I was so eager with my plan that had flashed on me the night before that I could not wait to show the proper courtesy to my captain. He certainly had a right to speak first, but I broke forth, "I have a plan, sir—" and then was abashed and stopped short.

The doctor understood, and nodded to me.

"Yes; let the captain speak first, and then we will hear your plan."

"Nay," said the captain, with his friendliest smile; "let the lad speak. He has a plan that seems to me not wholly unpracticable and may prove the very thing."

Thus encouraged, I rushed ahead:

"I have been talking to Captain Clarke about it, sir, and he thinks it can be done. My last letter from home said that Colonel Livingston was about to join his father in Paris. My family know Colonel Livingston well, and a letter from my father would insure the protection of both Colonel and Mrs. Livingston for mademoiselle on the voyage."

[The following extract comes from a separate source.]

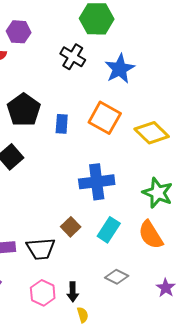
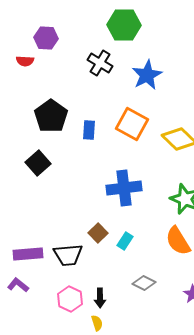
cyan rectangle: (109, 230) -> (125, 241), moved, size x0.7
yellow semicircle: (83, 315) -> (97, 323), moved

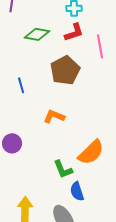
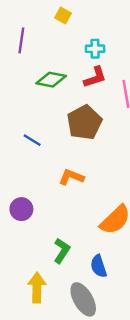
blue line: (21, 85) -> (32, 140), turned -42
green L-shape: (63, 169) -> (62, 251), moved, turned -125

But the good doctor shook his head.

"I could never get Pelagie to New York, I fear; to both Madame Saugrain and myself, such a journey seems an almost impossible undertaking."

"But Captain Clarke has that all arranged," I cried.

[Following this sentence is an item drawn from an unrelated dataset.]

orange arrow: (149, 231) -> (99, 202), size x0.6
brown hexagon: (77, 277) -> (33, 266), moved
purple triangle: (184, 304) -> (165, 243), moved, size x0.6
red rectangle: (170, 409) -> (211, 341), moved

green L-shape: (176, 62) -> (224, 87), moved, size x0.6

The doctor looked at the captain, who answered, smiling:

"It is my good Achates who has arranged it, but I heartily approve of his plans. It is time we were getting back to Kentucky, and he proposes that we take mademoiselle with us to my sister, Mrs. O'Fallon. There she can stay until we can find a suitable escort up the Ohio to Port Duquesne, and across the mountains to New York. There are boats going up the river every week, and always some one going back to the old home to whom we could intrust mademoiselle. I think it a good and feasible plan."

But we had quite reached Pierre Chouteau's before we had persuaded the doctor that our plan was at all a practical one. Not, as he assured us, that he could not trust mademoiselle with us, but the difficulties, dangers, and inconveniences of such a trip, for a young maiden with no woman in the party but her colored maid, seemed to him almost insurmountable. However, he was so nearly convinced by my eloquence and the captain's logic that just as we were turning in at Mr. Chouteau's he said:

"Well, well, my dear friends, it may be possible. We will see! I must take time to consult Madame Saugrain, and, until then, not a word to mademoiselle, I beg of you both."

We both readily promised, though I was so elated at what I considered the already assured success of my plan that I might have found it difficult not to speak to mademoiselle about it if she had not been in the same icy mood to me at supper (though sweet and most charming to the captain and her guardian) as she had been at breakfast.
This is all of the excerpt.